I learned some basic techniques for simplifying sums in high school algebra, but I have encountered some of the more interesting techniques in my combinatorics classes and math contests. Many of my favorite techniques involve showing some sort of bijection between things.

However, I feel that I have learned almost no new cool integration technique since I took the AP Calculus exam in high school. The first combinatorics book I remember reading had a large chunk devoted to interesting techniques for evaluating summations, preferably with bijective techniques. I have yet to encounter a satisfying analog for integrals.

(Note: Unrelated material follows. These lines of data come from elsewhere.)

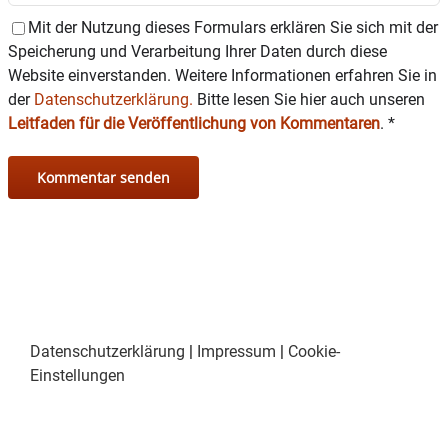
Mit der Nutzung dieses Formulars erklären Sie sich mit der
Speicherung und Verarbeitung Ihrer Daten durch diese
Website einverstanden. Weitere Informationen erfahren Sie in
der
Datenschutzerklärung.
Bitte lesen Sie hier auch unseren
Leitfaden für die Veröffentlichung von Kommentaren
.
*
Datenschutzerklärung
|
Impressum
|
Cookie-
Einstellungen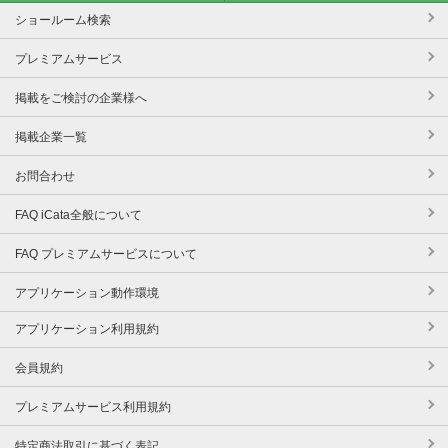
ショールーム検索
プレミアムサービス
掲載をご検討の企業様へ
掲載企業一覧
お問合わせ
FAQ iCata全般について
FAQ プレミアムサービスについて
アプリケーション動作環境
アプリケーション利用規約
会員規約
プレミアムサービス利用規約
特定商法取引に基づく表記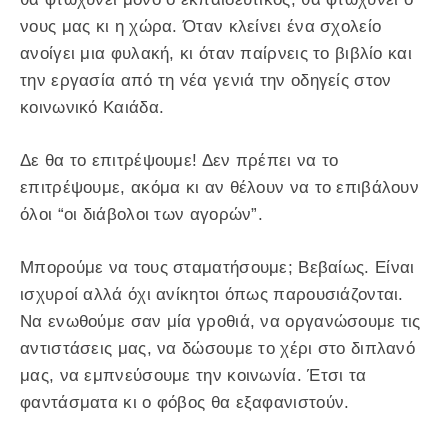
νους μας κι η χώρα. Όταν κλείνει ένα σχολείο
ανοίγει μια φυλακή, κι όταν παίρνεις το βιβλίο και
την εργασία από τη νέα γενιά την οδηγείς στον
κοινωνικό Καιάδα.
Δε θα το επιτρέψουμε! Δεν πρέπει να το
επιτρέψουμε, ακόμα κι αν θέλουν να το επιβάλουν
όλοι “οι διάβολοι των αγορών”.
Μπορούμε να τους σταματήσουμε; Βεβαίως. Είναι
ισχυροί αλλά όχι ανίκητοι όπως παρουσιάζονται.
Να ενωθούμε σαν μία γροθιά, να οργανώσουμε τις
αντιστάσεις μας, να δώσουμε το χέρι στο διπλανό
μας, να εμπνεύσουμε την κοινωνία. Έτσι τα
φαντάσματα κι ο φόβος θα εξαφανιστούν.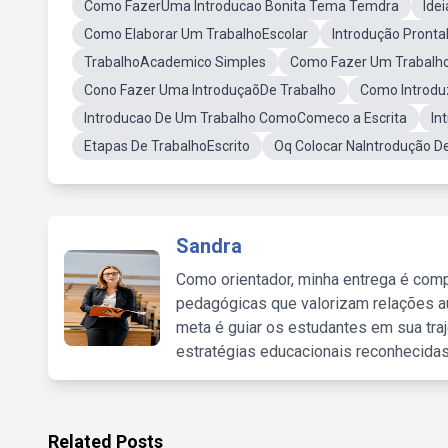
Como FazerUma Introducao Bonita Tema Temdra
Ide
Como Elaborar Um TrabalhoEscolar
Introdução Pronta
TrabalhoAcademico Simples
Como Fazer Um Trabalho
Cono Fazer Uma IntroduçaõDe Trabalho
Como Introdu
Introducao De Um Trabalho ComoComeco a Escrita
In
Etapas De TrabalhoEscrito
Oq Colocar NaIntrodução D
Sandra
Como orientador, minha entrega é comp
pedagógicas que valorizam relações au
meta é guiar os estudantes em sua traj
estratégias educacionais reconhecidas
Related Posts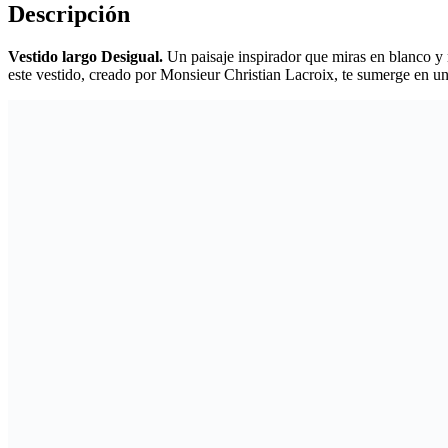
Descripción
Vestido largo Desigual.
Un paisaje inspirador que miras en blanco y 
este vestido, creado por Monsieur Christian Lacroix, te sumerge en u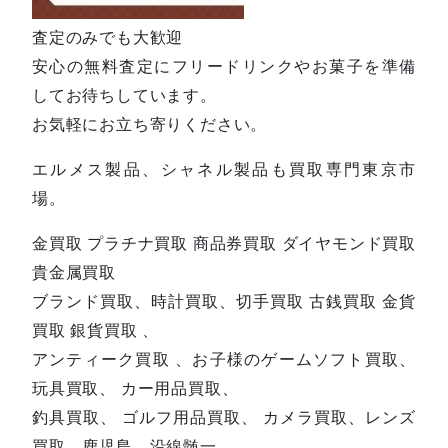
査定のみでも大歓迎
安心の無料査定にフリードリンクやお菓子を準備
してお待ちしています。
お気軽にお立ち寄りください。
エルメス製品、シャネル製品も買取専門東京市
場。
金買取 プラチナ買取 商品券買取 ダイヤモンド買取
貴金属買取
ブランド買取、時計買取、切手買取 古銭買取 金貨
買取 銀貨買取 、
アンティーク買取 、お子様のゲームソフト買取、
玩具買取、 カー用品買取、
釣具買取、 ゴルフ用品買取、 カメラ買取、レンズ
買取、鹿児島、沿線髄一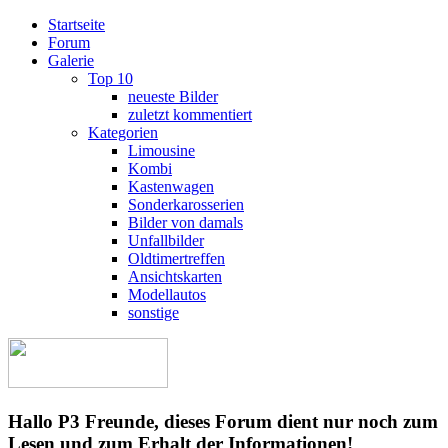
Startseite
Forum
Galerie
Top 10
neueste Bilder
zuletzt kommentiert
Kategorien
Limousine
Kombi
Kastenwagen
Sonderkarosserien
Bilder von damals
Unfallbilder
Oldtimertreffen
Ansichtskarten
Modellautos
sonstige
Hallo P3 Freunde, dieses Forum dient nur noch zum
Lesen und zum Erhalt der Informationen!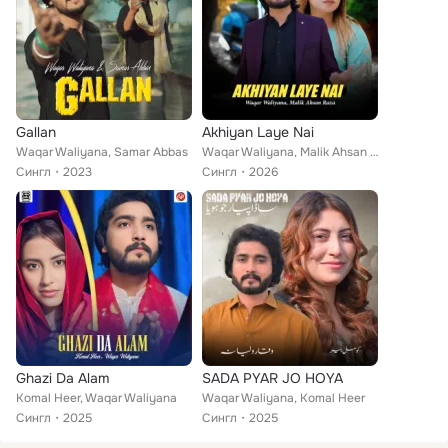
Gallan
Akhiyan Laye Nai
Waqar Waliyana, Samar Abbas
Waqar Waliyana, Malik Ahsan Raza
Сингл
2023
Сингл
2026
Ghazi Da Alam
SADA PYAR JO HOYA
Komal Heer, Waqar Waliyana
Waqar Waliyana, Komal Heer
Сингл
2025
Сингл
2025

There are two main things I have had difficulty finding out much about:

  1. What "subject" (perhaps a course I can take, or a book I can look up) might I look into for finding a plethora of interesting techniques for calculating integrals (e.g. for summations I might take a course in combinatorics or read "Concrete Mathematics" by Knuth et al)?

  2. I am particularly interested in analogs for "bijective proofs" for integrals. Perhaps there are techniques that look for geometric interpretation of integrals that makes this possible? I often love "bijective proofs" because there is often almost no error-prone calculi involved. In fact, I often colloquially define "bijective proofs" this way--as any method of proof in which the solution becomes obvious from interpreting the problem in more than one way.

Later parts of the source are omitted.